Write out word for word each line of the records, beginning at the first and stopping after the line with "展作品：作品名 屋並み】【型絵染】【工芸染織】【九寸". Leave the pictures out.

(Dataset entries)
★ ★ ★ ★ ★ ★ ★

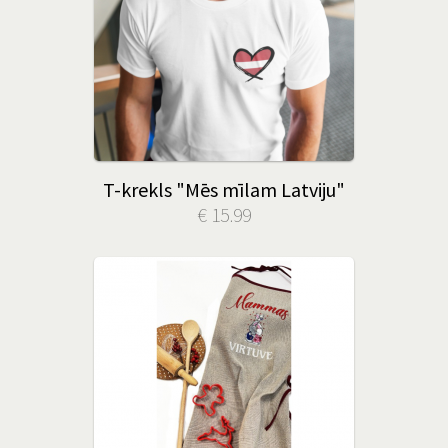
T-krekls "Mēs mīlam Latviju"
€ 15.99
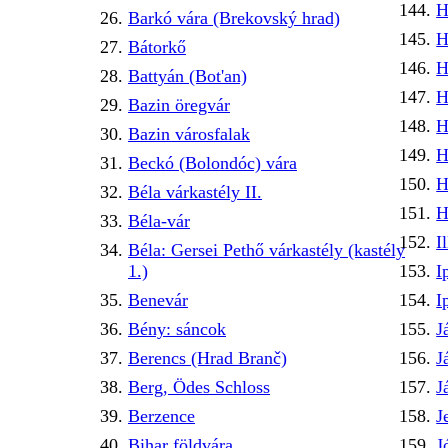
H
Barkó vára (Brekovský hrad)
H
Bátorkő
H
Battyán (Bot'an)
H
Bazin öregvár
H
Bazin városfalak
H
Beckó (Bolondóc) vára
H
Béla várkastély II.
H
Béla-vár
I
Béla: Gersei Pethő várkastély (kastély
1.)
I
Benevár
I
Bény: sáncok
J
Berencs (Hrad Branč)
J
Berg, Ödes Schloss
J
Berzence
J
Bihar földvára
J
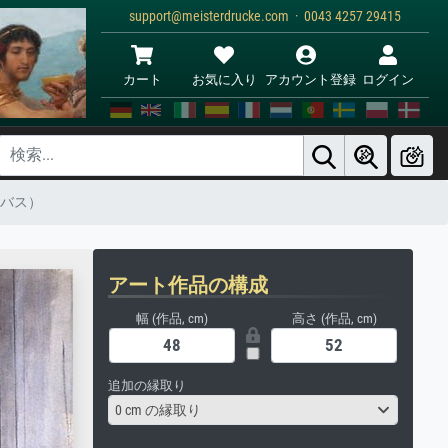
support@meisterdrucke.com · 0043 4257 29415
カート
お気に入り
アカウント登録
ログイン
ンバス）
アート作品の構成
幅 (作品, cm)
高さ (作品, cm)
追加の縁取り
0 cm の縁取り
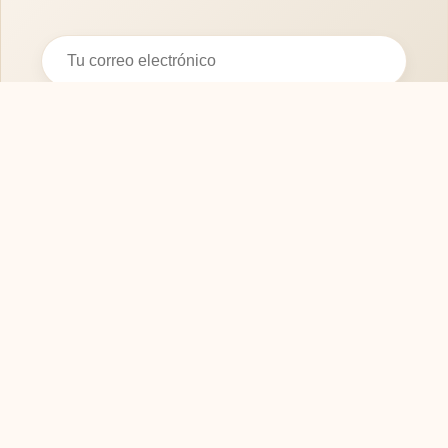
Suscribirse
SOFASMODERNOS.ES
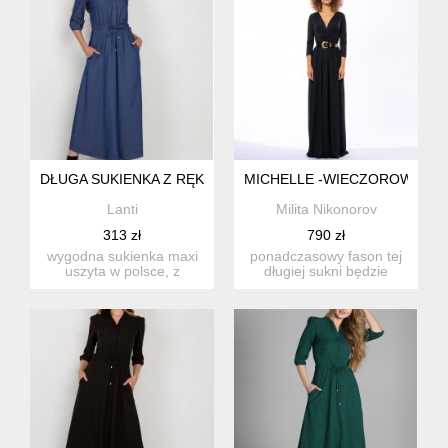
DŁUGA SUKIENKA Z RĘKAWEM 3/4 I TROCZKIEM - SUK205 J
MICHELLE -WIECZOROWA SU
Lanti
Milita Nikonorov
313 zł
790 zł
wygodna sukienka maxi
ponadczasowy fason tej
uszyta w polsce, z
długiej sukni będzie
wysokiej jakości tkaniny.
odpowiedni dla wielu
ręk...
rodza...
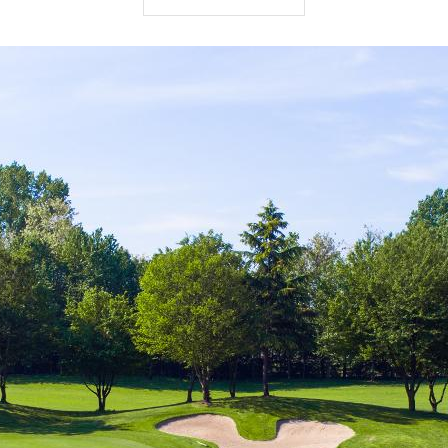
Länge
: 5896 m
Saisondauer
: ganzjährig.
Ruhetag
: Montag (mit Ausnahme von Feiertagen).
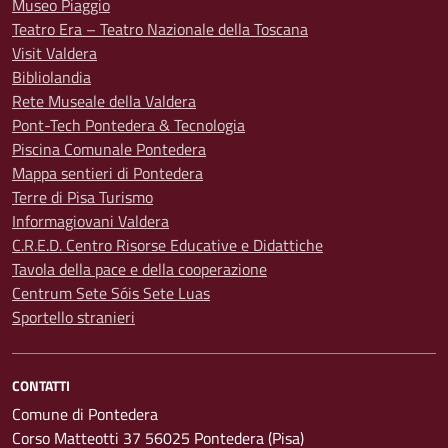
Museo Piaggio
Teatro Era – Teatro Nazionale della Toscana
Visit Valdera
Bibliolandia
Rete Museale della Valdera
Pont-Tech Pontedera & Tecnologia
Piscina Comunale Pontedera
Mappa sentieri di Pontedera
Terre di Pisa Turismo
Informagiovani Valdera
C.R.E.D. Centro Risorse Educative e Didattiche
Tavola della pace e della cooperazione
Centrum Sete Sóis Sete Luas
Sportello stranieri
CONTATTI
Comune di Pontedera
Corso Matteotti 37 56025 Pontedera (Pisa)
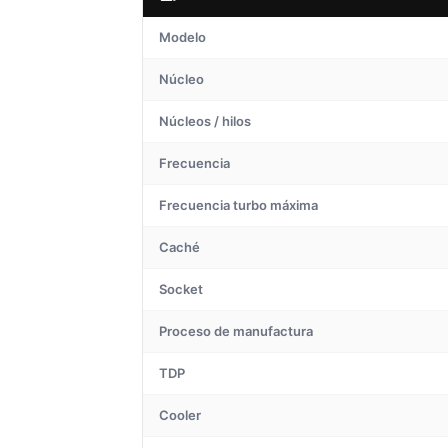
Modelo
Núcleo
Núcleos / hilos
Frecuencia
Frecuencia turbo máxima
Caché
Socket
Proceso de manufactura
TDP
Cooler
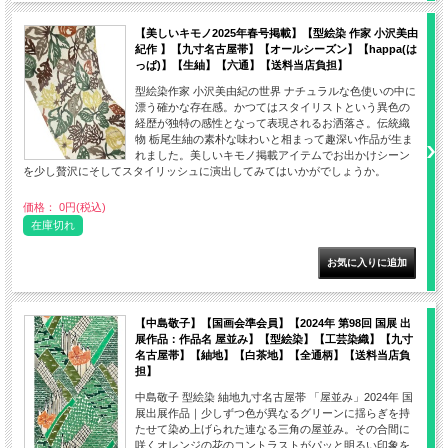
【美しいキモノ2025年春号掲載】【型絵染 作家 小沢美由
紀作 】【九寸名古屋帯】【オールシーズン】【happa(は
っぱ)】【生紬】【六通】【送料当店負担】
型絵染作家 小沢美由紀の世界 ナチュラルな色使いの中に
漂う確かな存在感。かつてはスタイリストという異色の
経歴が独特の感性となって表現されるお洒落さ。伝統織
物 栃尾生紬の素朴な味わいと相まって趣深い作品が生ま
れました。美しいキモノ掲載アイテムでお出かけシーン
を少し贅沢にそしてスタイリッシュに演出してみてはいかがでしょうか。
価格： 0円(税込)
在庫切れ
【中島敬子】【国画会準会員】【2024年 第98回 国展 出
展作品：作品名 屋並み】【型絵染】【工芸染織】【九寸
名古屋帯】【紬地】【白茶地】【全通柄】【送料当店負
担】
中島敬子 型絵染 紬地九寸名古屋帯 「屋並み」2024年 国
展出展作品｜少しずつ色が異なるグリーンに揺らぎを持
たせて染め上げられた連なる三角の屋並み。その合間に
咲くオレンジの花のコントラストがパッと明るい印象を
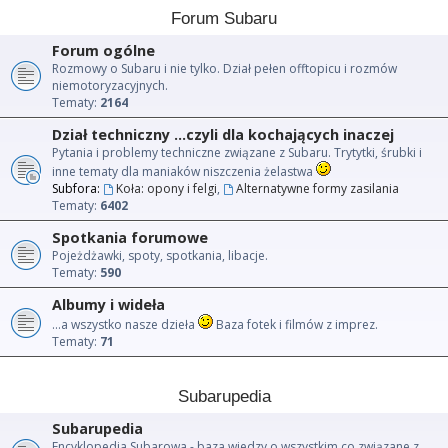
Forum Subaru
Forum ogólne
Rozmowy o Subaru i nie tylko. Dział pełen offtopicu i rozmów
niemotoryzacyjnych.
Tematy:
2164
Dział techniczny ...czyli dla kochających inaczej
Pytania i problemy techniczne związane z Subaru. Trytytki, śrubki i
inne tematy dla maniaków niszczenia żelastwa
Subfora:
Koła: opony i felgi
,
Alternatywne formy zasilania
Tematy:
6402
Spotkania forumowe
Pojeżdżawki, spoty, spotkania, libacje.
Tematy:
590
Albumy i wideła
...a wszystko nasze dzieła
Baza fotek i filmów z imprez.
Tematy:
71
Subarupedia
Subarupedia
Encyklopedia Subarowa - baza wiedzy o wszystkim co związane z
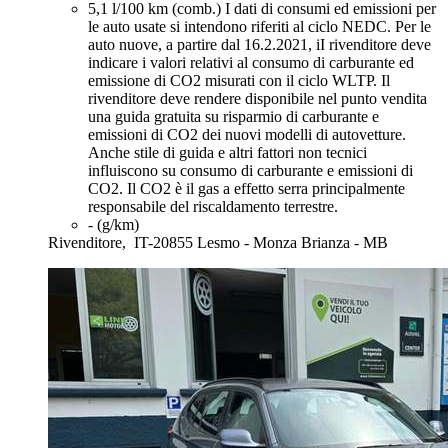
5,1 l/100 km (comb.)
I dati di consumi ed emissioni per
le auto usate si intendono riferiti al ciclo NEDC. Per le
auto nuove, a partire dal 16.2.2021, iI rivenditore deve
indicare i valori relativi al consumo di carburante ed
emissione di CO2 misurati con il ciclo WLTP. Il
rivenditore deve rendere disponibile nel punto vendita
una guida gratuita su risparmio di carburante e
emissioni di CO2 dei nuovi modelli di autovetture.
Anche stile di guida e altri fattori non tecnici
influiscono su consumo di carburante e emissioni di
CO2. Il CO2 è il gas a effetto serra principalmente
responsabile del riscaldamento terrestre.
- (g/km)
Rivenditore,
IT-20855 Lesmo - Monza Brianza - MB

★ ★ ★ ★ ★ ★ ★

◆ **Solution for this task**
T-krekls "Mēs mīlam Latviju"
€ 15.99
H
Barkó vára (Brekovský hrad)
H
Bátorkő
H
Battyán (Bot'an)
H
Bazin öregvár
H
Bazin városfalak
H
Beckó (Bolondóc) vára
H
Béla várkastély II.
H
Béla-vár
I
Béla: Gersei Pethő várkastély (kastély
1.)
I
Benevár
I
Bény: sáncok
J
Berencs (Hrad Branč)
J
Berg, Ödes Schloss
J
Berzence
J
Bihar földvára
J
support@meisterdrucke.com · 0043 4257 29415
カート
お気に入り
アカウント登録
ログイン
ンバス）
アート作品の構成
幅 (作品, cm)
高さ (作品, cm)
追加の縁取り
0 cm の縁取り
Suscribirse
SOFASMODERNOS.ES
DŁUGA SUKIENKA Z RĘKAWEM 3/4 I TROCZKIEM - SUK205 J
MICHELLE -WIECZOROWA SU
Lanti
Milita Nikonorov
313 zł
790 zł
wygodna sukienka maxi
ponadczasowy fason tej
uszyta w polsce, z
długiej sukni będzie
wysokiej jakości tkaniny.
odpowiedni dla wielu
ręk...
rodza...
Länge
: 5896 m
Saisondauer
: ganzjährig.
Ruhetag
: Montag (mit Ausnahme von Feiertagen).
Museo Piaggio
Teatro Era – Teatro Nazionale della Toscana
Visit Valdera
Bibliolandia
Rete Museale della Valdera
Pont-Tech Pontedera & Tecnologia
Piscina Comunale Pontedera
Mappa sentieri di Pontedera
Terre di Pisa Turismo
Informagiovani Valdera
C.R.E.D. Centro Risorse Educative e Didattiche
Tavola della pace e della cooperazione
Centrum Sete Sóis Sete Luas
Sportello stranieri
CONTATTI
Comune di Pontedera
Corso Matteotti 37 56025 Pontedera (Pisa)
Modelo
Núcleo
Núcleos / hilos
Frecuencia
Frecuencia turbo máxima
Caché
Socket
Proceso de manufactura
TDP
Cooler
【美しいキモノ2025年春号掲載】【型絵染 作家 小沢美由
紀作 】【九寸名古屋帯】【オールシーズン】【happa(は
っぱ)】【生紬】【六通】【送料当店負担】
型絵染作家 小沢美由紀の世界 ナチュラルな色使いの中に
漂う確かな存在感。かつてはスタイリストという異色の
経歴が独特の感性となって表現されるお洒落さ。伝統織
物 栃尾生紬の素朴な味わいと相まって趣深い作品が生ま
れました。美しいキモノ掲載アイテムでお出かけシーン
を少し贅沢にそしてスタイリッシュに演出してみてはいかがでしょうか。
価格： 0円(税込)
在庫切れ
【中島敬子】【国画会準会員】【2024年 第98回 国展 出
展作品：作品名 屋並み】【型絵染】【工芸染織】【九寸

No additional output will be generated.